I need to question the _purpose_ of this rule of placing all four fingers on the board at once. Is it for speed? Is it for economy of movement? Is this for "training" the fingers? What is the _goal _that either choice would achieve? Is this related to "positions?" What key are you in? What note do you need? Is this goal more important than your comfort or preference? Is it a sensible goal?

Here is another link, which discusses positions.
http://en.wikipedia.org/wiki/Playing_the_violin


----------



## Hanspwnz

I guess it's for training? Idk. I just want to know what's the correct position, because I can't really hear a diff. in sound. But maybe I wasn't clear enough?


----------



## Novelette

If I understand your question correctly, you're talking about playing G natural and C natural.

The Minuet is in G Major which has only a single raised note, namely F is raised to F Sharp. In every piece that is in G Major, the second finger will be lowered on the A and E strings, unless there is an accidental before specific instances of C or G raising them to C# or G#. 

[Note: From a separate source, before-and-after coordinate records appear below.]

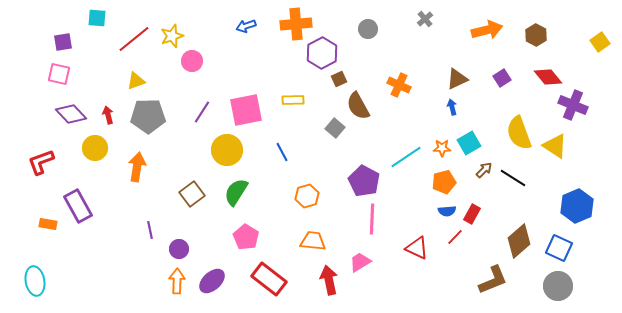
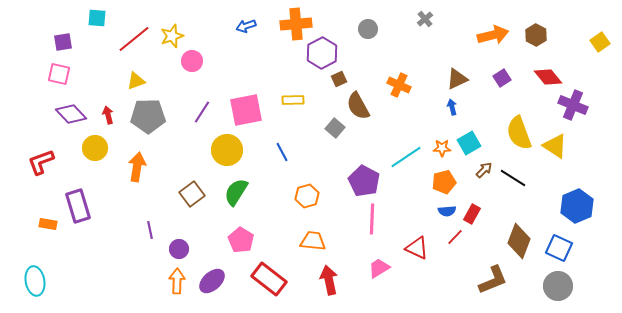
orange arrow at (487, 30): moved 6 px right, 5 px down
purple rectangle at (78, 206): rotated 12 degrees clockwise
pink pentagon at (246, 237): moved 5 px left, 3 px down
brown diamond at (519, 241): rotated 28 degrees counterclockwise
pink trapezoid at (360, 262): moved 19 px right, 6 px down
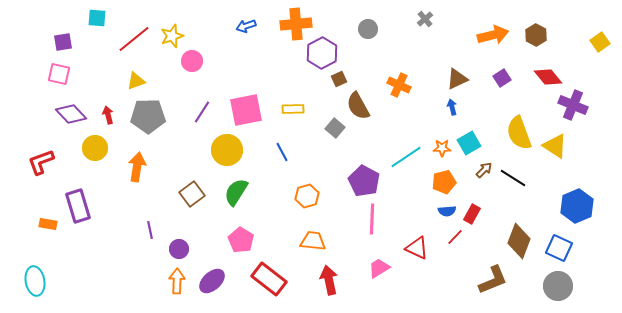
yellow rectangle at (293, 100): moved 9 px down
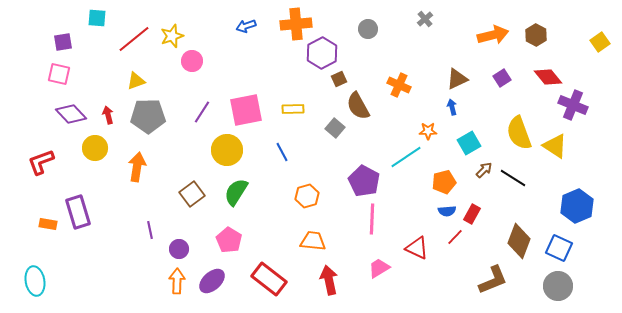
orange star at (442, 148): moved 14 px left, 17 px up
purple rectangle at (78, 206): moved 6 px down
pink pentagon at (241, 240): moved 12 px left
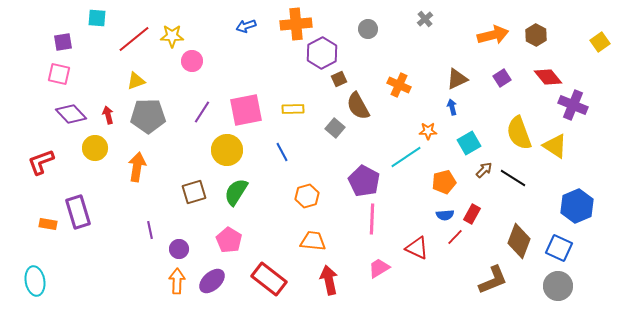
yellow star at (172, 36): rotated 20 degrees clockwise
brown square at (192, 194): moved 2 px right, 2 px up; rotated 20 degrees clockwise
blue semicircle at (447, 211): moved 2 px left, 4 px down
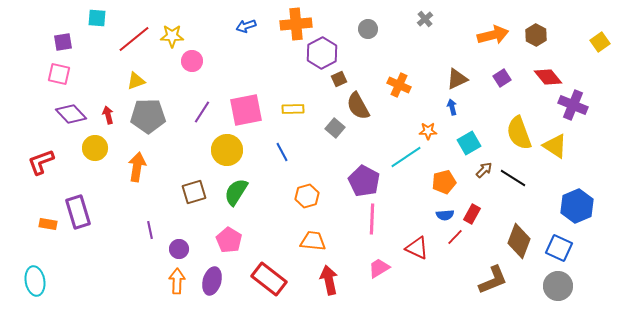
purple ellipse at (212, 281): rotated 32 degrees counterclockwise
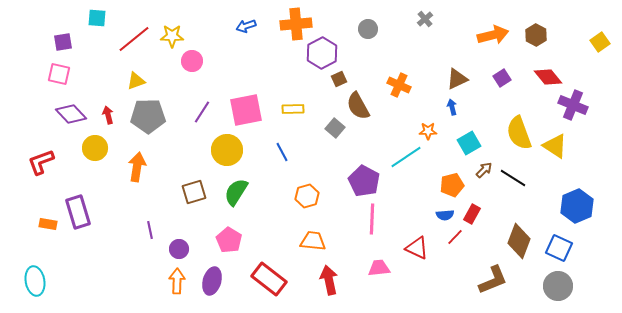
orange pentagon at (444, 182): moved 8 px right, 3 px down
pink trapezoid at (379, 268): rotated 25 degrees clockwise
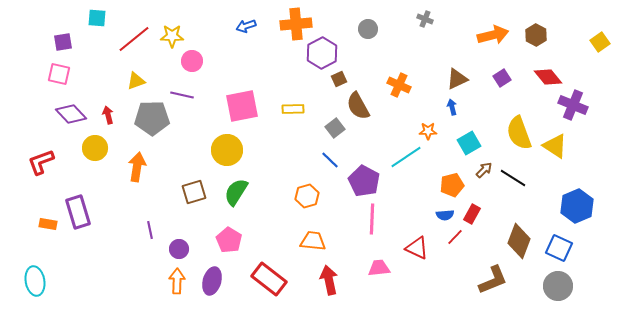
gray cross at (425, 19): rotated 28 degrees counterclockwise
pink square at (246, 110): moved 4 px left, 4 px up
purple line at (202, 112): moved 20 px left, 17 px up; rotated 70 degrees clockwise
gray pentagon at (148, 116): moved 4 px right, 2 px down
gray square at (335, 128): rotated 12 degrees clockwise
blue line at (282, 152): moved 48 px right, 8 px down; rotated 18 degrees counterclockwise
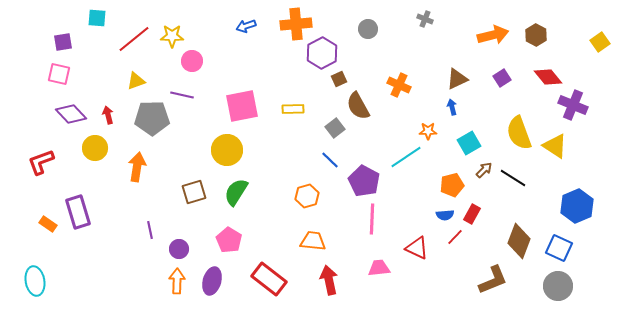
orange rectangle at (48, 224): rotated 24 degrees clockwise
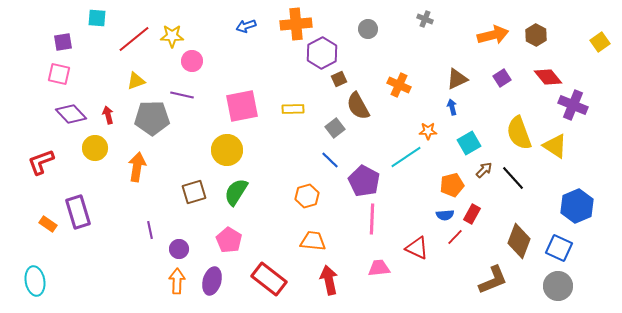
black line at (513, 178): rotated 16 degrees clockwise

Playing with all of your fingers on the fingerboard is mainly about learning the correct positions on the fingerboard. When you have mastered the exact placement on the string, then you will no longer need to have more fingers down than that for the note you are actually playing.

There really is no "natural" position in which it play because every key has its own arrangement of intervals, and therefore its own arrangement on the fingerboard.

As a violinist, generally D Major and A Major are the easiest keys, in the beginning at least.

So to answer your question, in the key in which this minuet exists, the finger placement you described is correct: second finger lowered on both the A and E strings. You will quickly become accustomed to that arrangement, and it will no longer be difficult to play.

Remember that every key has a differently raised or lowered tone than the others. Such alterations necessarily mean that you will have to use a different finger arrangement when playing them. Don't be discouraged! We all had to start from those same beginnings.


----------



## Jaws

Hanspwnz said:


> Hi, I'm having some doubts here. I'm currently playing Bach's Minuet no. 1 from suzuki book 1. I'm supposed to use a low second finger on the A and E string. But do I ALWAYS have to use it then, even with 3 fingers on? Because I can't tell any difference in sound, and it's a lot harder that way. Currently, If I am to place 3 fingers on the A string (with low second finger) I position them in the normal way, then if I have to remove the third finger, I do that + switch to low second. I do this practically all the time, if you understand. Is this correct?
> 
> Thanks!!


I think you need to start thinking in terms of notes and not in terms of where you put your fingers, as this alters according to which position you are playing in.


----------



## GraemeG

I suspect this is something of a Suzuki affectation.
Sure, in a descending passage, it'd be nice if the second finger was already perfectly in position when the third finger is lifted from the string. The theory is fine. But practice is not often the same.
In slower passages it's probably a good thing to do (perhaps more valuable the high up the strings you go; 5th, 6th, 7th+ positions) because it might help intonation. But lower on the strings, at a moderato tempo, I don't see the benefit, once you've moved beyond the elementary stages of playing.
This is from the perspective of an amateur player of 35 years standing...
cheers,
GG


----------



## Ukko

I am relieved that the inquiry has generated serious and helpful responses. I hope the thread sinks into the database while I can still resist the urge to enter a flippant - and crude comment. Every time I read the thread title I get a distinct feeling that one or more admins are poised to attack.


----------



## Hanspwnz

Ty everyone!! I understand it now!  !


----------